Description & Purpose
A high-speed shuttle effectively makes this large waterfront site adjacent to a major subway and railroad station, and thereby enables a large, high-value office development. The lobby and main entrance would be on a site adjoining Grand Central Terminal (such as 175 Park Ave). The shuttle would be shorter than an elevator ride, making the additional travel time virtually unnoticeable to most workers and visitors. It is akin to a smaller, more accessible version of the successful Hudson Yards development, where the subway extension is replaced with a faster and more economical high-speed shuttle. This development would combine the amenities of Hudson Yards with the convenience of One Vanderbilt, potentially creating the city’s most valuable office space ever constructed.
Specifications
1,770 foot (approx. 1/2km) single tube, bi-directional tunnel
45 second travel time plus 45 second average wait time -- less than the average elevator journey in New York City [a]
Top speed would be approximately 65 miles per hour
Notes
a 118 seconds is reportedly the average duration of an elevator ride in New York City (https://hbr.org/2012/01/why-you-need-a-better-elevator).

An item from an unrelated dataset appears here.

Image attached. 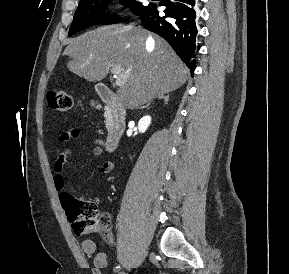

b The high speed design enables a single tunnel to provide ample capacity, given the short distance. The construction cost estimate is based on recent New York City subway projects, which are the most expensive in the world (https://tunnelingonline.com/why-tunnels-in-the-us-cost-much-more-than-anywhere-else-in-the-world/).
Actual costs, however, are expected to be lower under substeading due to faster approval, lower acquisition costs, no “M.T.A. Factor” costs (https://www.nytimes.com/2017/12/28/nyregion/new-york-subway-construction-costs.html), a profit-driven design, and other factors discussed elsewhere in this paper.
c The large waterfront site enables a high-quality development with office rents comparable to Hudson Yards and One Vanderbilt (approximately $125 per square foot). This would be about $50 higher than the average Class A office space in the area (East Midtown/UN submarket). The difference is partly due to the amenities, but at least ⅓ of this difference ($15+ per square foot) is due to the convenience of an entrance at Grand Central Terminal. This is consistent with other research showing that proximity to a commuter rail station is particularly favorable to office rents (perhaps 14% higher for the closest buildings, https://trid.trb.org/view/1667504).
d This likely exceeds the currently allowable floor area ratio. To legalize this development, the zoning could be modified to allow the shuttle investment to qualify for a transit investment density bonus similar to that for sites adjacent to Grand Central Terminal. Developer SL Green spent over $200 million on subway improvements in exchange for a zoning density bonus, in order to build One Vanderbilt, a 1.6 million square foot office building across the street from Grand Central Terminal.
e Operating expenses derived from actual expenses of the JFK AirTrain. The return could be increased by allowing neighboring properties (the United Nations, Tudor City) to purchase access for their employees and residents. Constructing a ferry terminal at the site could provide further revenue opportunities.